Groups such as the Kalahari bushmen and the Australian
aborigines are not so much hunters as 'hunter-gathers', gathering much of
their diet in the form of roots and tubers, seed grains, fruit, nuts and
other nutritious plant products. Gould, who spent some time studying the
aborigines of the Western Desert, states quite clearly that, 'The diet is
primarily vegetarian'. In a very detailed study of the Kalahari bushman's
diet it is revealed that: 'The proportions by weight of vegetable food and
animal food in the total diet are, respectively, 81.3 per cent cent and
18.7 per cent. If the plants taken as water sources (such as melons and
tubers) are included in the vegetable food count, the ration of animal
food to vegetable food is even lower . . . Although the proportion of
animal food of the total (18.7 per cent) diet is quite large, the Kade San
can survive in the Kalahari without it, whereas they could not survive
without vegetable food.'
In fact, out of existing hunter-gathers and those
recorded by early anthropologists (before we made them extinct), only the
Eskimos/Innuit, living in a climate where they have little choice, eat
anything like the proportion of meat we consume today in Western society.

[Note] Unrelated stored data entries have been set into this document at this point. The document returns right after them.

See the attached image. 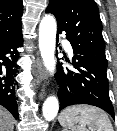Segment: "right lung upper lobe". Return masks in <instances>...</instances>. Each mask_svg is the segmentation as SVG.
I'll list each match as a JSON object with an SVG mask.
<instances>
[{
  "instance_id": "obj_1",
  "label": "right lung upper lobe",
  "mask_w": 117,
  "mask_h": 131,
  "mask_svg": "<svg viewBox=\"0 0 117 131\" xmlns=\"http://www.w3.org/2000/svg\"><path fill=\"white\" fill-rule=\"evenodd\" d=\"M22 0H0V41L21 32Z\"/></svg>"
}]
</instances>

This said we can't have it all our own way, there have probably been as
few pure vegetarians as 20th century European style carnivores amongst our
hunter-gatherer ancestors. Even so, if we go by the evidence of modem
hunter-gathers, our ancestors probably ate meat in a more sensible fashion
than that of present. Meat tended to be, as we have seen, only a very
small part of diet, sauce to make the vegetables and grains more palatable
rather than the other way round. Hunter gathers also tend to treat their
prey with rather more respect than the way we treat our poor factory
farmed, hormone and antibiotic ridden livestock. The Ainu of Japan
traditionally pray to the spirits of the animals they kill and ask their
forgiveness; similar practice is known amongst both North American Indians
and African bushmen.
Any way, back to the strictly archaeological evidence.
Can we tell for certain what our ancestors in the very distant past before
the existence of written records ate? Dentition gives us at best only a
very rough idea and anthropology provides only possible parallels. Food
remains found in the course of archaeological 'digs' are a help but tend
to be biased to animal products because, in most conditions, bone is far
better preserved than highly biodegradable vegetable matter, if we
excavated a Kalahari bush camp, abandoned for the sake of argument for 50
years (a tiny span of time in archaeological terms), we would find bones
from the occasionally eaten gazelle but would miss almost entirely the
staple gongo nuts or the 50 other plants exploited from the desert as
Tools used for food preparations may help as well, but
flint 'tool' to take one example, have tended to be misinterpreted by meat
eating archaeologists. Palaeolithic (old stone age) axes originally
thought to be butchering tools would have been just as servicable for
digging up root vegetables. In a paper under the title 'Mesolithic Europe
- the economic basis', Clark shows how middle stone age people in Britain
could have exploited nuts, fungi and a rich variety of plant foods from a
landscape which has since become so degraded by human damage, that we have
overlooked this vegetarian possibility almost entirely. He goes on to show
that flints previously interpreted as tips of hunting arrows, may have
components of composite vegetable grating boards!
Since the arrival of farming, the written word and 'civilisation'
in general some 7,000 years ago, archaeologists have been able to discuss
the diet of our more recent ancestors with more certainty than that of
earlier stone age peoples. The Aztecs and Incas combined maize, beans and
squash, so that the different amino acids in the maize and beans could be
complemented by the carbohydrate content of the squash. Classical India
was vegetarian, as was Japan up until a generation or two ago. The staple
of Egyptian workers building the Pyramids was boiled onions. Pythagoras
was a vegetarian, although he had a weird distaste for beans. Even the
Roman army marched on its vegetarian stomach. It is clear that 90% of
humanity have subsisted on a 90% vegetarian diet. Modern carnivorous men
and women are the exception not the rule.